INSTRUCTIONS TO FOLLOW: With both ends included, repeat exactly the lines of the entries below from the one containing "social media's negative" down to the one containing "Let’s craft influencer", and no others.

DATASET:
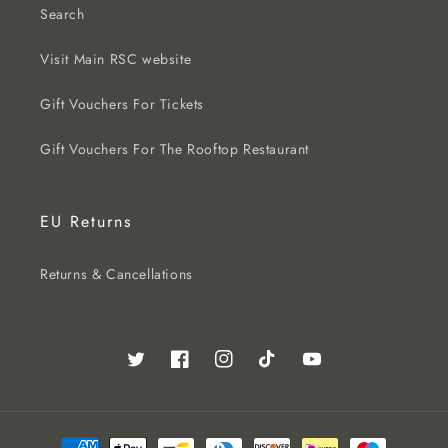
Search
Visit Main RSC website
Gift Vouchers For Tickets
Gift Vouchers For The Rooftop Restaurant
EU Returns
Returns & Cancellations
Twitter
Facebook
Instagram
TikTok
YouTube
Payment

==

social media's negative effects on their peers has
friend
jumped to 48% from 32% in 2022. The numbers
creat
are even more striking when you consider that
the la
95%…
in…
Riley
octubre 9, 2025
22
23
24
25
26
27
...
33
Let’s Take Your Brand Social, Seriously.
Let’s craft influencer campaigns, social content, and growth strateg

YOUR RESPONSE:
social media's negative effects on their peers has
friend
jumped to 48% from 32% in 2022. The numbers
creat
are even more striking when you consider that
the la
95%…
in…
Riley
octubre 9, 2025
22
23
24
25
26
27
...
33
Let’s Take Your Brand Social, Seriously.
Let’s craft influencer campaigns, social content, and growth strateg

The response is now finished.